Just like urinating, everybody has bowel movements (abbreviated as BM). It is a part of life and we should make sure it is happening correctly. The amount, consistency, and how often patients go will vary greatly but that doesn't mean it shouldn't be monitored.
How often should your patient go? Let me put it this way. I work at a hospital and one of the requirements in order for a patient to be discharged is they must have had a bowel movement within the past 48 hours.
It doesn't matter how well they are doing, no stool, no discharge. You may think that's ridiculous but that just goes to show you how often your patients should go. Constipation is not taken lightly.
Does that mean rush your patient to the emergency room if they haven't gone in two days? Not necessarily. There are simpler things you can do to help relieve constipation.
Laxatives, stool softeners, enemas, or even simpler things such as prune juice, apple juice, and coffee are known to help people have a bowel movement. Some patients have me warm up prune juice because it makes it even easier to go.
It's hard to say when you should take drastic measures like going to the emergency room because it's different for everybody. I personally have a bowel movement at least once a day while other people I know go every two or three days.
If your patient has pain or discomfort and hasn't had a bowel movement for longer than usual for them, take action. I would first recommend the simple things mentioned above and if that doesn't work in a timely manner, the emergency room may be necessary. A small bowel obstruction (SBO) can be a serious matter.
If your patient is constipated, they may push and push to have a bowel movement until they give themselves a hemorrhoid. If they feel pain or discomfort around their anus, check to make sure a hemorrhoid isn't bulging out. If you don't know what they look like, it will look red, purple, and bubbly. You will know one when you see one.

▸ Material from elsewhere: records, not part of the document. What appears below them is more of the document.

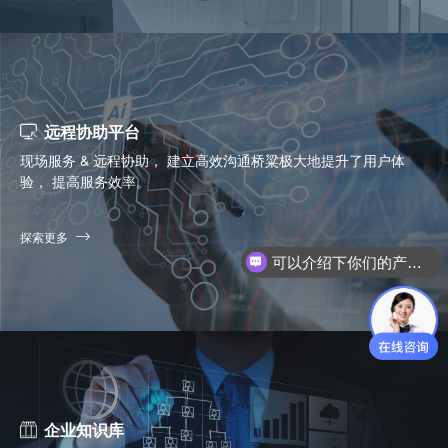
远程协助平台
现场服务 & 远程协助， 建立高效沟通桥粱极大地提升了用户体
验， 提高服务效率。
探索更多
你们是怎么收费的呢？
企业知识库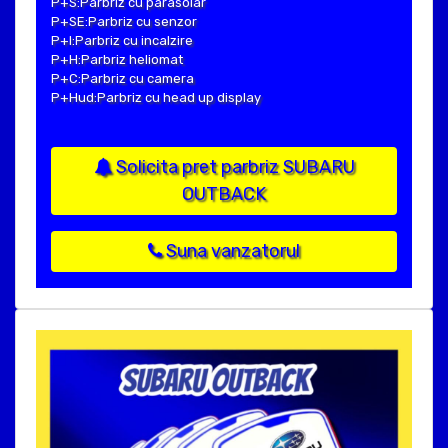
P+S:Parbriz cu parasolar
P+SE:Parbriz cu senzor
P+I:Parbriz cu incalzire
P+H:Parbriz heliomat
P+C:Parbriz cu camera
P+Hud:Parbriz cu head up display
Solicita pret parbriz SUBARU
OUTBACK
Suna vanzatorul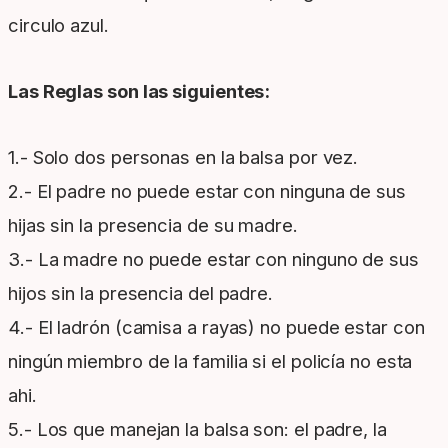
circulo azul.
Las Reglas son las siguientes:
1.- Solo dos personas en la balsa por vez.
2.- El padre no puede estar con ninguna de sus
hijas sin la presencia de su madre.
3.- La madre no puede estar con ninguno de sus
hijos sin la presencia del padre.
4.- El ladrón (camisa a rayas) no puede estar con
ningún miembro de la familia si el policía no esta
ahi.
5.- Los que manejan la balsa son: el padre, la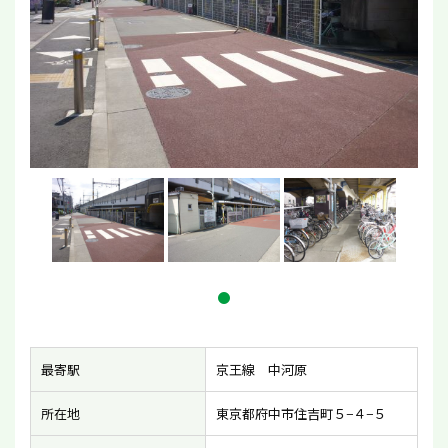
最寄駅
京王線 中河原
所在地
東京都府中市住吉町５−４−５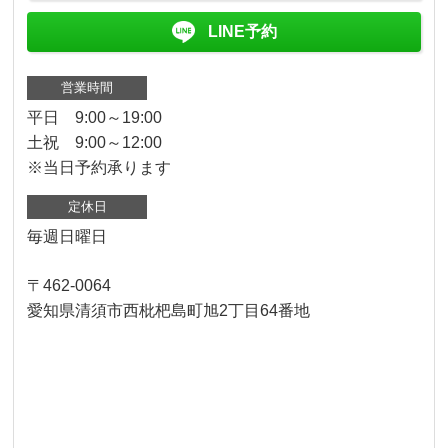
LINE予約
営業時間
平日 9:00～19:00
土祝 9:00～12:00
※当日予約承ります
定休日
毎週日曜日
〒462-0064
愛知県清須市西枇杷島町旭2丁目64番地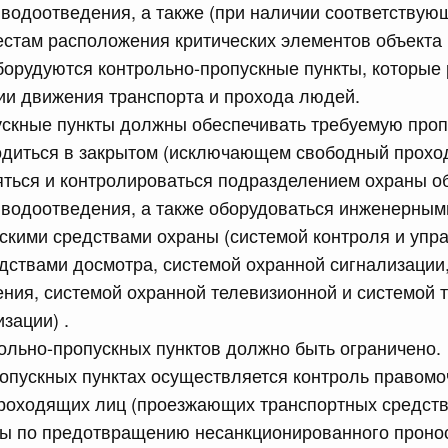
водоотведения, а также (при наличии соответствую
естам расположения критических элементов объекта
орудуются контрольно-пропускные пункты, которые 
ии движения транспорта и прохода людей.
ускные пункты должны обеспечивать требуемую про
 справками к ним
Поиск по всем докумен
одиться в закрытом (исключающем свободный проход
яться и контролироваться подразделением охраны о
Номер
 водоотведения, а также оборудоваться инженерным
скими средствами охраны (системой контроля и упр
дствами досмотра, системой охранной сигнализации
ния, системой охранной телевизионной и системой 
Дата подпи
зации) .
ольно-пропускных пунктов должно быть ограничено.
опускных пунктах осуществляется контроль правомо
оходящих лиц (проезжающих транспортных средств)
 июля, вторник
ы по предотвращению несанкционированного пронос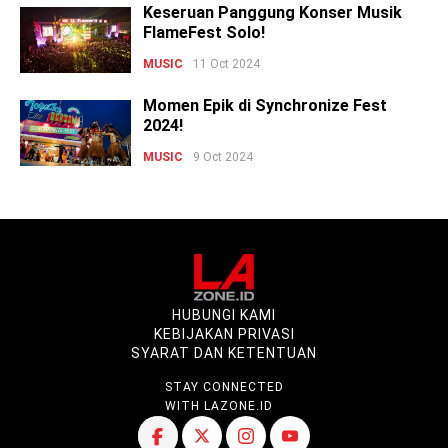
Keseruan Panggung Konser Musik
FlameFest Solo!
MUSIC
11 Oct 2024
Momen Epik di Synchronize Fest
2024!
MUSIC
9 Oct 2024
HUBUNGI KAMI
KEBIJAKAN PRIVASI
SYARAT DAN KETENTUAN
STAY CONNECTED
WITH LAZONE.ID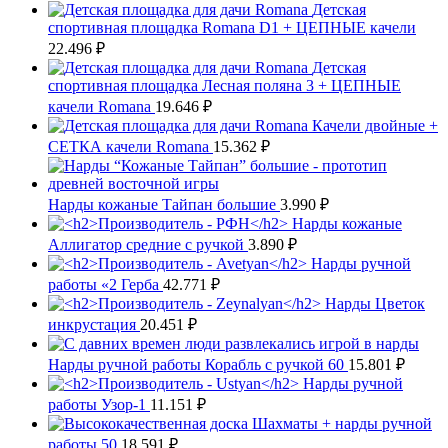
Детская
спортивная площадка Romana D1 + ЦЕПНЫЕ качели
22.496
₽
Детская
спортивная площадка Лесная поляна 3 + ЦЕПНЫЕ
качели Romana
19.646
₽
Качели двойные +
СЕТКА качели Romana
15.362
₽
Нарды кожаные Тайпан большие
3.990
₽
Нарды кожаные
Аллигатор средние с ручкой
3.890
₽
Нарды ручной
работы «2 Герба
42.771
₽
Нарды Цветок
инкрустация
20.451
₽
Нарды ручной работы Корабль с ручкой 60
15.801
₽
Нарды ручной
работы Узор-1
11.151
₽
Шахматы + нарды ручной
работы 50
18.591
₽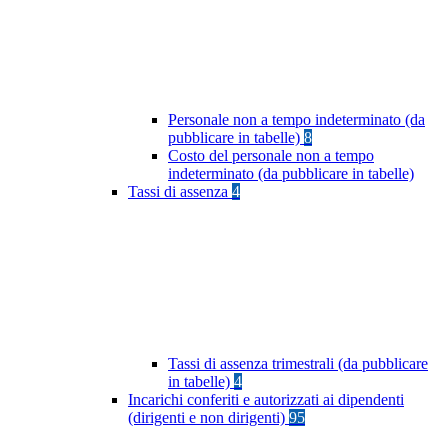
Personale non a tempo indeterminato (da
pubblicare in tabelle)
8
Costo del personale non a tempo
indeterminato (da pubblicare in tabelle)
Tassi di assenza
4
Tassi di assenza trimestrali (da pubblicare
in tabelle)
4
Incarichi conferiti e autorizzati ai dipendenti
(dirigenti e non dirigenti)
95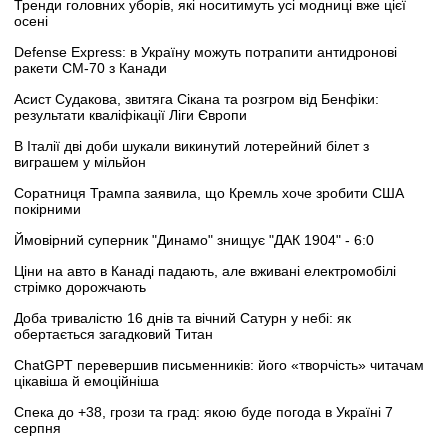
Тренди головних уборів, які носитимуть усі модниці вже цієї
осені
Defense Express: в Україну можуть потрапити антидронові
ракети CM-70 з Канади
Асист Судакова, звитяга Сікана та розгром від Бенфіки:
результати кваліфікації Ліги Європи
В Італії дві доби шукали викинутий лотерейний білет з
виграшем у мільйон
Соратниця Трампа заявила, що Кремль хоче зробити США
покірними
Ймовірний суперник "Динамо" знищує "ДАК 1904" - 6:0
Ціни на авто в Канаді падають, але вживані електромобілі
стрімко дорожчають
Доба тривалістю 16 днів та вічний Сатурн у небі: як
обертається загадковий Титан
ChatGPT перевершив письменників: його «творчість» читачам
цікавіша й емоційніша
Спека до +38, грози та град: якою буде погода в Україні 7
серпня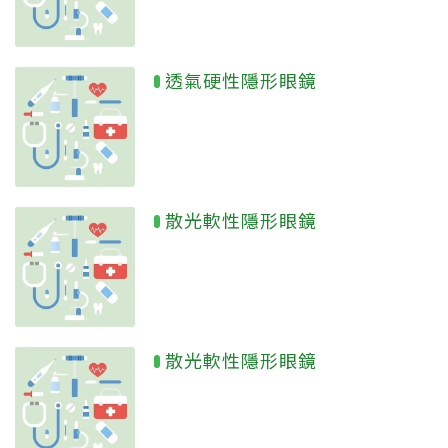
透氣硬性隱形眼鏡
散光軟性隱形眼鏡
散光軟性隱形眼鏡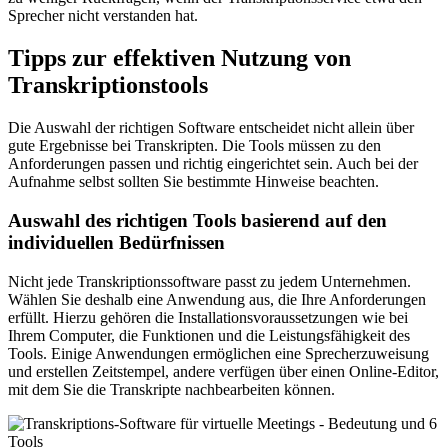
Sprecher nicht verstanden hat.
Tipps zur effektiven Nutzung von
Transkriptionstools
Die Auswahl der richtigen Software entscheidet nicht allein über
gute Ergebnisse bei Transkripten. Die Tools müssen zu den
Anforderungen passen und richtig eingerichtet sein. Auch bei der
Aufnahme selbst sollten Sie bestimmte Hinweise beachten.
Auswahl des richtigen Tools basierend auf den
individuellen Bedürfnissen
Nicht jede Transkriptionssoftware passt zu jedem Unternehmen.
Wählen Sie deshalb eine Anwendung aus, die Ihre Anforderungen
erfüllt. Hierzu gehören die Installationsvoraussetzungen wie bei
Ihrem Computer, die Funktionen und die Leistungsfähigkeit des
Tools. Einige Anwendungen ermöglichen eine Sprecherzuweisung
und erstellen Zeitstempel, andere verfügen über einen Online-Editor,
mit dem Sie die Transkripte nachbearbeiten können.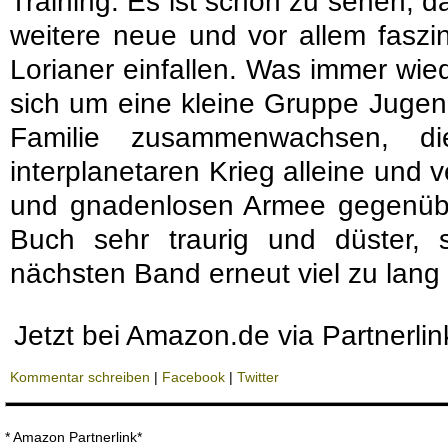
Training. Es ist schön zu sehen, 
weitere neue und vor allem faszin
Lorianer einfallen. Was immer wied
sich um eine kleine Gruppe Jugend
Familie zusammenwachsen, d
interplanetaren Krieg alleine und 
und gnadenlosen Armee gegenübe
Buch sehr traurig und düster,
nächsten Band erneut viel zu lang 
Jetzt bei Amazon.de via Partnerli
Kommentar schreiben
|
Facebook
|
Twitter
* Amazon Partnerlink*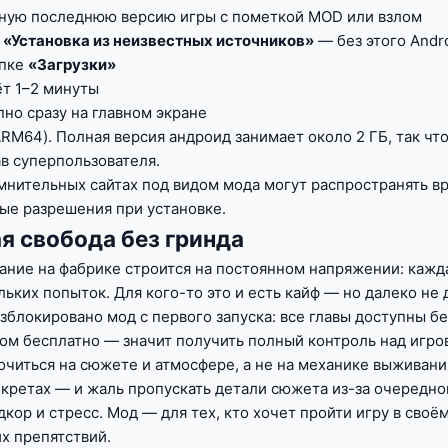
ьную последнюю версию игры с пометкой MOD или взлом
ю
«Установка из неизвестных источников»
— без этого Andr
апке
«Загрузки»
ёт 1–2 минуты
но сразу на главном экране
ARM64). Полная версия андроид занимает около 2 ГБ, так чт
в суперпользователя.
мнительных сайтах под видом мода могут распространять 
ые разрешения при установке.
я свобода без гринда
вание на фабрике строится на постоянном напряжении: кажд
ких попыток. Для кого-то это и есть кайф — но далеко не д
азблокировано мод с первого запуска: все главы доступны 
лом бесплатно — значит получить полный контроль над игр
очиться на сюжете и атмосфере, а не на механике выживани
екретах — и жаль пропускать детали сюжета из-за очередно
дкор и стресс. Мод — для тех, кто хочет пройти игру в сво
х препятствий.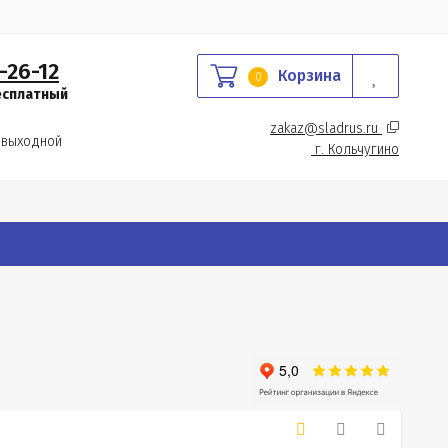
-26-12
Корзина
0
есплатный
zakaz@sladrus.ru 
 выходной
г.
 Кольчугино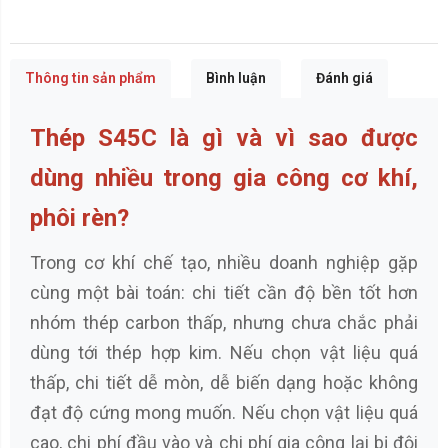
Thông tin sản phẩm
Bình luận
Đánh giá
Thép S45C là gì và vì sao được
dùng nhiều trong gia công cơ khí,
phôi rèn?
Trong cơ khí chế tạo, nhiều doanh nghiệp gặp
cùng một bài toán: chi tiết cần độ bền tốt hơn
nhóm thép carbon thấp, nhưng chưa chắc phải
dùng tới thép hợp kim. Nếu chọn vật liệu quá
thấp, chi tiết dễ mòn, dễ biến dạng hoặc không
đạt độ cứng mong muốn. Nếu chọn vật liệu quá
cao, chi phí đầu vào và chi phí gia công lại bị đội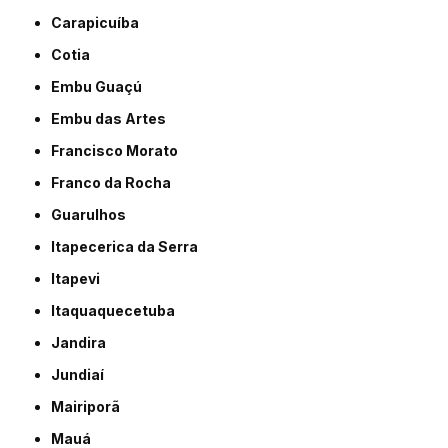
Carapicuíba
Cotia
Embu Guaçú
Embu das Artes
Francisco Morato
Franco da Rocha
Guarulhos
Itapecerica da Serra
Itapevi
Itaquaquecetuba
Jandira
Jundiaí
Mairiporã
Mauá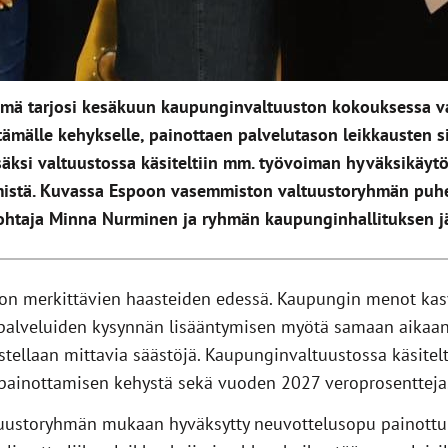
mä tarjosi kesäkuun kaupunginvaltuuston kokouksessa 
tämälle kehykselle, painottaen palvelutason leikkausten s
säksi valtuustossa käsiteltiin mm. työvoiman hyväksikäytö
ämistä. Kuvassa Espoon vasemmiston valtuustoryhmän puhe
ohtaja Minna Nurminen ja ryhmän kaupunginhallituksen jä
on merkittävien haasteiden edessä. Kaupungin menot kas
 palveluiden kysynnän lisääntymisen myötä samaan aikaan
stellaan mittavia säästöjä. Kaupunginvaltuustossa käsite
ainottamisen kehystä sekä vuoden 2027 veroprosentteja
ustoryhmän mukaan hyväksytty neuvottelusopu painottu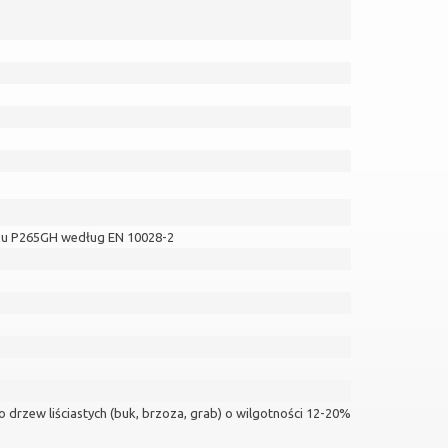
ku P265GH według EN 10028-2
drzew liściastych (buk, brzoza, grab) o wilgotności 12-20%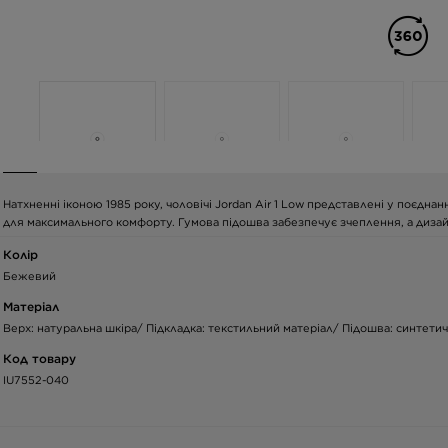
Натхненні іконою 1985 року, чоловічі Jordan Air 1 Low представлені у поєдна
для максимального комфорту. Гумова підошва забезпечує зчеплення, а диза
Колір
Бежевий
Матеріал
Верх: натуральна шкіра/ Підкладка: текстильний матеріал/ Підошва: синтети
Код товару
IU7552-040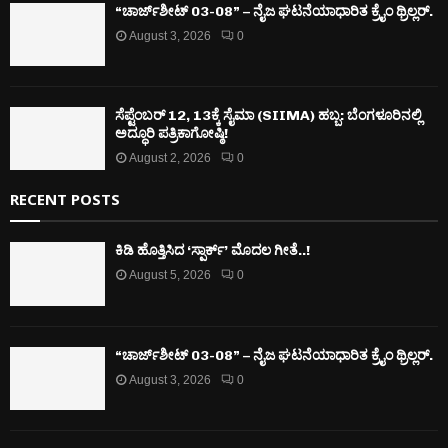
“ಚಾರ್ಜ್‌ಶೀಟ್ 03-08” – ನೈಜ ಘಟನೆಯಾಧಾರಿತ ಕ್ರೈಂ ಥ್ರಿಲ್ಲರ್.
August 3, 2026
0
ಸೆಪ್ಟೆಂಬರ್ 12, 13ಕ್ಕೆ ಸೈಮಾ (SIIMA) ಹಬ್ಬ: ಬೆಂಗಳೂರಿನಲ್ಲಿ
ಅದ್ಧೂರಿ ಪತ್ರಿಕಾಗೋಷ್ಠಿ!
August 2, 2026
0
RECENT POSTS
ಕಿಡಿ‌‌ ಹೊತ್ತಿಸಿದ ‘ಸ್ಪಾರ್ಕ್’ ಮೊದಲ‌ ಗೀತೆ..!
August 5, 2026
0
“ಚಾರ್ಜ್‌ಶೀಟ್ 03-08” – ನೈಜ ಘಟನೆಯಾಧಾರಿತ ಕ್ರೈಂ ಥ್ರಿಲ್ಲರ್.
August 3, 2026
0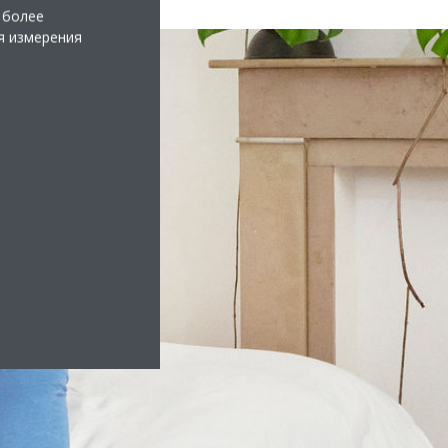
 более
я измерения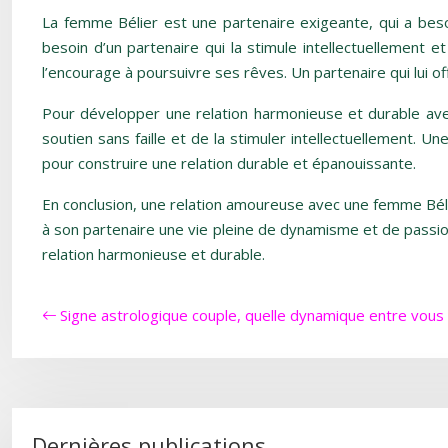
La femme Bélier est une partenaire exigeante, qui a besoi
besoin d’un partenaire qui la stimule intellectuellement e
l’encourage à poursuivre ses rêves. Un partenaire qui lui off
Pour développer une relation harmonieuse et durable avec
soutien sans faille et de la stimuler intellectuellement.
pour construire une relation durable et épanouissante.
En conclusion, une relation amoureuse avec une femme Bél
à son partenaire une vie pleine de dynamisme et de passio
relation harmonieuse et durable.
Signe astrologique couple, quelle dynamique entre vous
Dernières publications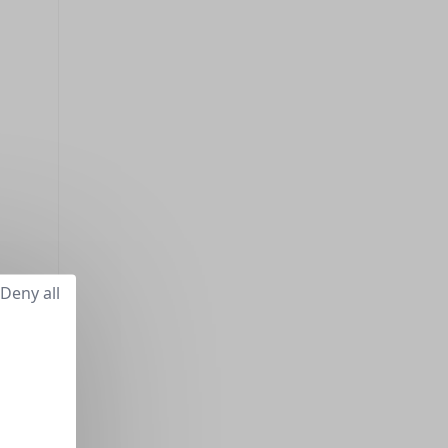
Deny all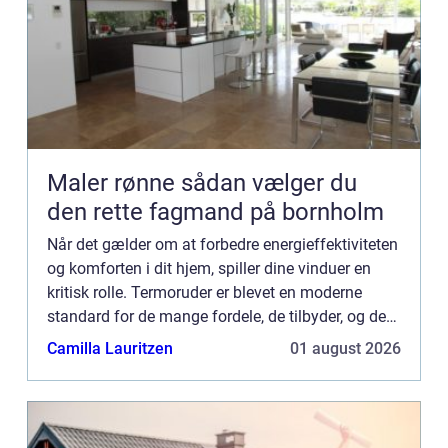
Maler rønne sådan vælger du
den rette fagmand på bornholm
Når det gælder om at forbedre energieffektiviteten
og komforten i dit hjem, spiller dine vinduer en
kritisk rolle. Termoruder er blevet en moderne
standard for de mange fordele, de tilbyder, og det
er her, en dygtig glarmester kommer ind ...
Camilla Lauritzen
01 august 2026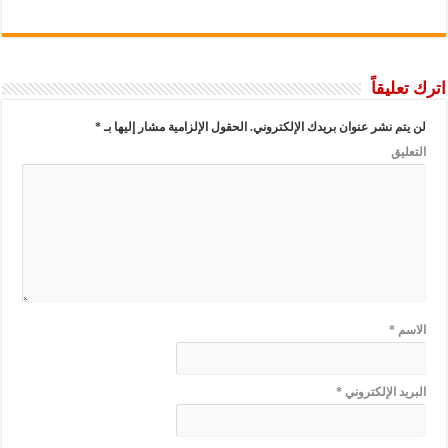
اترك تعليقاً
لن يتم نشر عنوان بريدك الإلكتروني.
الحقول الإلزامية مشار إليها بـ
*
التعليق
الاسم
*
البريد الإلكتروني
*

If you see one, there are hemorrhoid creams you can buy to help push them back in. If cream is not readily available, another method I have personally seen work, is to gently rub the bulging area until it sinks back into the anus. This may take a few minutes to work. If nothing is getting rid of it and it is causing your patient major pain, a trip to the emergency room may be necessary.
At the other end of the spectrum, if your patient is going too much, that is also a problem. When this happens, the stool will be in liquid form or diarrhea as most people call it. When this happens they can dehydrate very quickly because fluids go right through them.
Of course there are medications your patient can take for that as well but more importantly, you should make sure they drink plenty of fluids. If they can't keep fluids down, you should take them to the emergency room where they can stay hydrated through IVs.
Don't try to pronounce the word above, just call it c-diff. What is it exactly? It is the worst kind of diarrhea caused by antibiotics and it is also becoming more and more common.
Working at a hospital, this is one of the most contagious bacteria I come into contact with and that's saying a lot. The hospital knows this so we put patients with it on a special kind of contact precautions called contact enteric precautions.
Before you come into contact with a patient with c-diff, perform your handwashing duties, put on an isolation gown, and double up on medical gloves. After you are done, throw everything with the bacteria on it in the medical waste bin and immediately wash your hands again. Hand sanitizer will not kill it.
If you think your patient may have this bacteria and haven't done so yet, take them to the emergency room so they can get immediate assistance. Then, make sure you scrub everything your patient came into contact with at home with bleach. Believe it or not, the bacteria can live on uncleaned surfaces for up to 70 days.
How will you know if your patient has it? If they have a mild case, it can be hard to tell but if they have a serious case, it is very easy to tell. It has a very unique and strong smell that you will never forget once you smell it for the first time. Sometimes it is also slightly yellow and/or light green in color.
When any of my patients have a bowel movement, I have to document when they had one regardless if they are on strict I & Os or not. I also have to describe what it looked like. The qualities I list are the:
This chart categorizes the consistency of stool into 7 different types.
Type 1: Separate hard lumps, like nuts - severe constipation
Type 2: Sausage shaped but lumpy - mild constipation
Type 3: Sausage shaped but with cracks on the surface - normal
Type 4: Sausage or snake like, smooth and soft - normal
Type 5: Soft blobs with clear-cut edges - lacking fiber
Type 6: Mushy consistency with ragged edges, fluffy pieces - mild diarrhea
Type 7: Completely liquid, watery, no solid pieces - severe diarrhea
If you work at a hospital like me, you may be asked to collect a stool specimen. To do that, use a "hat", which is an item you place in a toilet or bedside commode to catch stool or urine. You could also collect it from a bedpan if your patient is on bedrest. Just make sure the stool is not mixed with urine.
You should then use a tongue depressor or spoon to scoop some of the stool into a container. You don't need much, just a spoonful or two. Then put that patient's label on the container with the time, date, and your name or initials on it. Then take it to the laboratory in a tiny biohazard bag within the next few hours.
Bowel movement specimens usually last a little longer than urine specimens which are only good for two hours. All of these things must be done in order for the specimen to be accurate.